Hempstead student achievers

Hempstead resident is a Regeneron scholar


Bella Guerra, 18, of Thorne Avenue in Hempstead, has achieved the prestigious rank of scholar (semifinalist) in the 2022 Regeneron Science Talent Search, one of only 300 students nationwide to do so.

Guerra, a senior at Hempstead’s Sacred Heart Academy, the all-female Catholic school on Cathedral Avenue, almost missed seeing the notification of her achievement on Jan. 5.

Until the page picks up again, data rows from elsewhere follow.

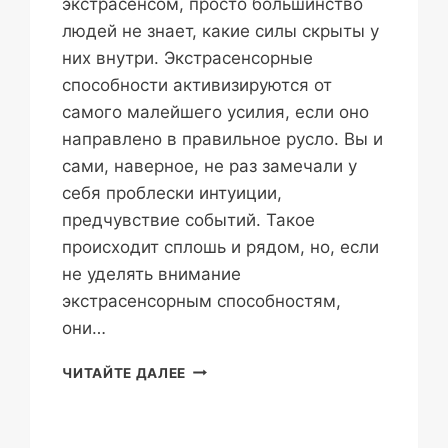
экстрасенсом, просто большинство
людей не знает, какие силы скрыты у
них внутри. Экстрасенсорные
способности активизируются от
самого малейшего усилия, если оно
направлено в правильное русло. Вы и
сами, наверное, не раз замечали у
себя проблески интуиции,
предчувствие событий. Такое
происходит сплошь и рядом, но, если
не уделять внимание
экстрасенсорным способностям,
они…
КУРСЫ
ЧИТАЙТЕ ДАЛЕЕ
ЭКСТРАСЕНСОРИКА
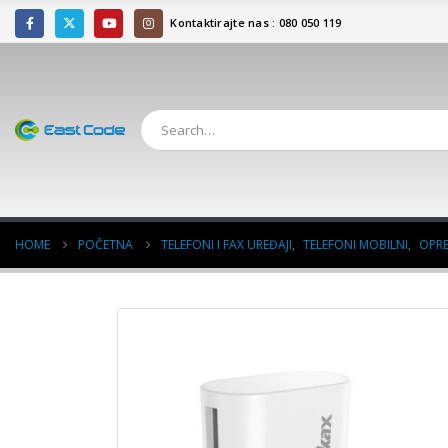
Kontaktirajte nas : 080 050 119
HOME
POČETNA
TELEFONI I FAX UREĐAJI
,
TELEFONI MOBILNI
,
OPR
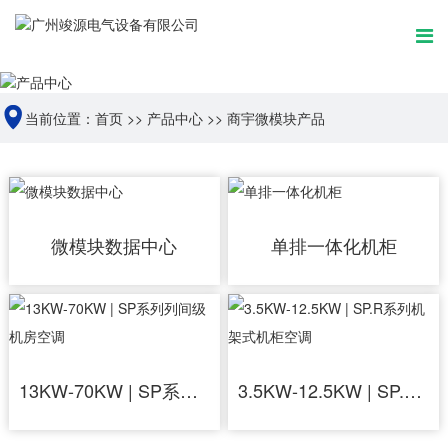
当前位置：
首页
>>
产品中心
>>
商宇微模块产品
微模块数据中心
单排一体化机柜
13KW-70KW | SP系列列间级机房空调
3.5KW-12.5KW | SP.R系列机架式机柜空调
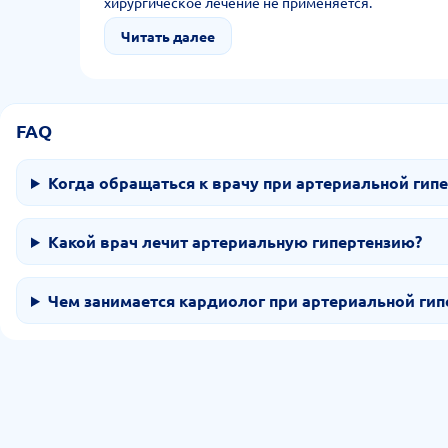
хирургическое лечение не применяется.
Читать далее
FAQ
Когда обращаться к врачу при артериальной гип
Какой врач лечит артериальную гипертензию?
Чем занимается кардиолог при артериальной гип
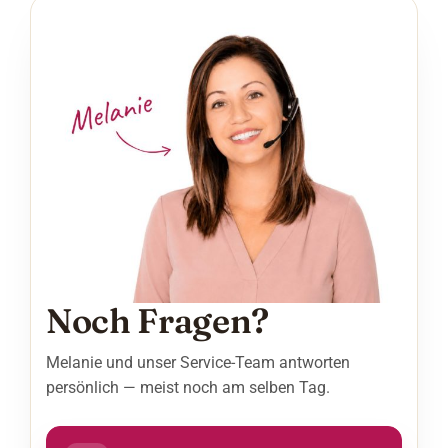
Noch Fragen?
Melanie und unser Service-Team antworten
persönlich — meist noch am selben Tag.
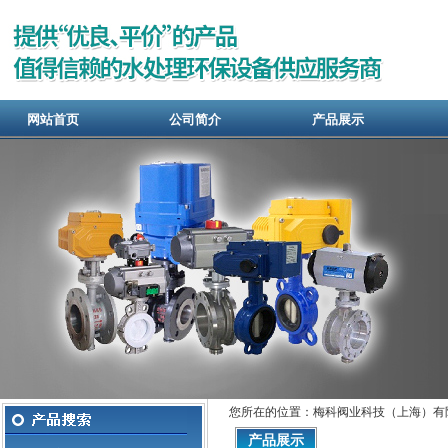
网站首页
公司简介
产品展示
您所在的位置：梅科阀业科技（上海）有
产品展示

“Dr. Sullivan called to tell me,” Guerra said. “I was on my lunch period” – working remotely the week of Jan. 3-10 – “so I wasn’t looking at my email.”

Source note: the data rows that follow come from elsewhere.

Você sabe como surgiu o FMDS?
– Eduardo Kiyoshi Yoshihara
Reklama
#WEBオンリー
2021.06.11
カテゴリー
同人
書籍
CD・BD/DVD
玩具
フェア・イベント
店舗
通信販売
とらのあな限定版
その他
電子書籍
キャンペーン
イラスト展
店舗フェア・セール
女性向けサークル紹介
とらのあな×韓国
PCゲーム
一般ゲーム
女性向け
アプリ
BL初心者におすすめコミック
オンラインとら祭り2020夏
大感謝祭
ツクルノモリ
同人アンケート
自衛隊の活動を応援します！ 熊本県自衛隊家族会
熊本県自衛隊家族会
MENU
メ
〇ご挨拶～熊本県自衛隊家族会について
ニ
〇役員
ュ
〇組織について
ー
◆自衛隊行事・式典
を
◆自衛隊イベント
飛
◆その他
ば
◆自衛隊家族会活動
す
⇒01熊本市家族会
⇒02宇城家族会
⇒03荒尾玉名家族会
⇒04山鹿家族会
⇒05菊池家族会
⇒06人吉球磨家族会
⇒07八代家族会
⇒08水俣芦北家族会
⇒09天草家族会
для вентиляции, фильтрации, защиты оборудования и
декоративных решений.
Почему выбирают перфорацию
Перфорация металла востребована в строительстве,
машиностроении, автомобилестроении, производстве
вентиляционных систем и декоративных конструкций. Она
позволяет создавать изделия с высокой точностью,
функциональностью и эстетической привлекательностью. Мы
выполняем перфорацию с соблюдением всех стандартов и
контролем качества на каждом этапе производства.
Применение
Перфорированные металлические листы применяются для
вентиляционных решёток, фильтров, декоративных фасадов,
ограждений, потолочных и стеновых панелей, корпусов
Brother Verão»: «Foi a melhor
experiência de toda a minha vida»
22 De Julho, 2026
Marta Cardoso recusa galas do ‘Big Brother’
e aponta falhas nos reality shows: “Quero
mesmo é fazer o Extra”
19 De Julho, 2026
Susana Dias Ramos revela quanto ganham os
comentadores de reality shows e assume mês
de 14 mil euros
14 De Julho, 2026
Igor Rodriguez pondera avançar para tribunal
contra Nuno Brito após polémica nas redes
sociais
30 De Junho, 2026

Dr. Stephen Sullivan is the research director for Sacred Heart Academy’s distinctive four-year research program, which was developed by Science Department Chair Dr. Beth Feinman. The program has generated multiple winners of local and national contests in the last several years. Guerra is the school’s first Science Talent Search semifinalist.

Feinman explained why the young women of Sacred Heart have been claiming science prizes.

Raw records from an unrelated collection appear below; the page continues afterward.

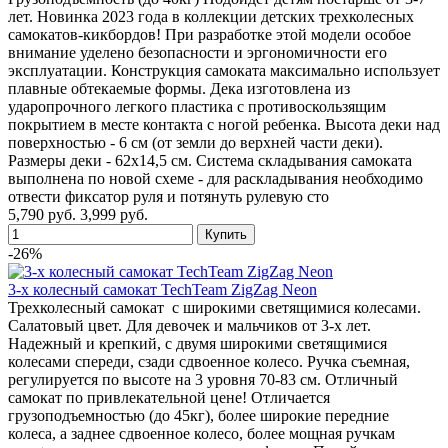
лет. Новинка 2023 года в коллекции детских трехколесных
самокатов-кикбордов! При разработке этой модели особое
внимание уделено безопасности и эргономичности его
эксплуатации. Конструкция самоката максимально использует
плавные обтекаемые формы. Дека изготовлена из
ударопрочного легкого пластика с противоскользящим
покрытием в месте контакта с ногой ребенка. Высота деки над
поверхностью - 6 см (от земли до верхней части деки).
Размеры деки - 62х14,5 см. Система складывания самоката
выполнена по новой схеме - для раскладывания необходимо
отвести фиксатор руля и потянуть рулевую сто
5,790 руб.
3,999 руб.
-26%
3-х колесный самокат TechTeam ZigZag Neon
Трехколесный самокат с широкими светящимися колесами.
Салатовый цвет. Для девочек и мальчиков от 3-х лет.
Надежный и крепкий, с двумя широкими светящимися
колесами спереди, сзади сдвоенное колесо. Ручка съемная,
регулируется по высоте на 3 уровня 70-83 см. Отличный
самокат по привлекательной цене! Отличается
грузоподъемностью (до 45кг), более широкие передние
колеса, а заднее сдвоенное колесо, более мощная ручкам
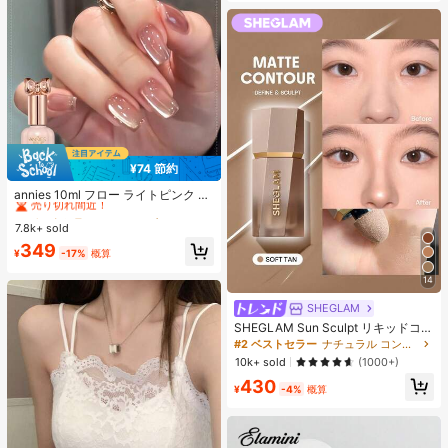
¥74 節約
#1 ベストセラー
に アニーズ ジェルネイルポリッシュ
売り切れ間近！
annies 10ml フロー ライトピンク キ
ャットアイ ジェルネイルポリッシュ
#1 ベストセラー
#1 ベストセラー
に アニーズ ジェルネイルポリッシュ
に アニーズ ジェルネイルポリッシュ
ウルトラシャイン UVジェル ミラー
7.8k+ sold
売り切れ間近！
売り切れ間近！
グラス キャットマグネットジェル ワ
#1 ベストセラー
に アニーズ ジェルネイルポリッシュ
349
ニス ネイルサプライ
¥
-17%
概算
売り切れ間近！
14
SHEGLAM
SHEGLAM Sun Sculpt リキッドコン
ター-Soft Tan ノーズシャドウ シェ
#2 ベストセラー
ナチュラル コントゥア＆ブロンザー
ーディング 女性と女の子のためのブ
10k+ sold
(1000+)
ランドビューティーコスメメイクア
430
ップ
¥
-4%
概算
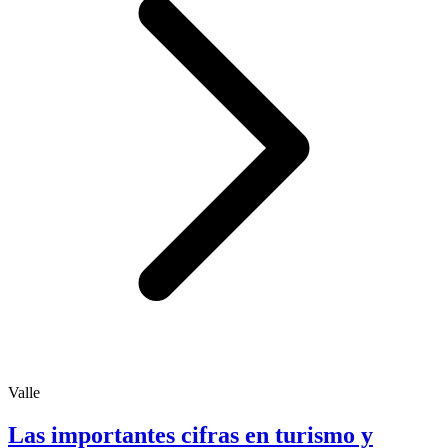
Valle
Las importantes cifras en turismo y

“Research here is a four-year program,” said Feinman. “The students spend their freshman year learning the basics of research” – analyzing professional scientific papers, citing those papers correctly in their student papers, and setting up oral and poster presentations.

“It’s definitely hard, when you’re that young, reading complex language,” said Guerra, but “it gives you an opportunity to find what you like and what interests you.”

Sullivan oversees the research projects that the Sacred Heart students create. He guides their entries into contests. “The Science Talent Search is a big deal,” he said. “It’s the one everyone talks about.”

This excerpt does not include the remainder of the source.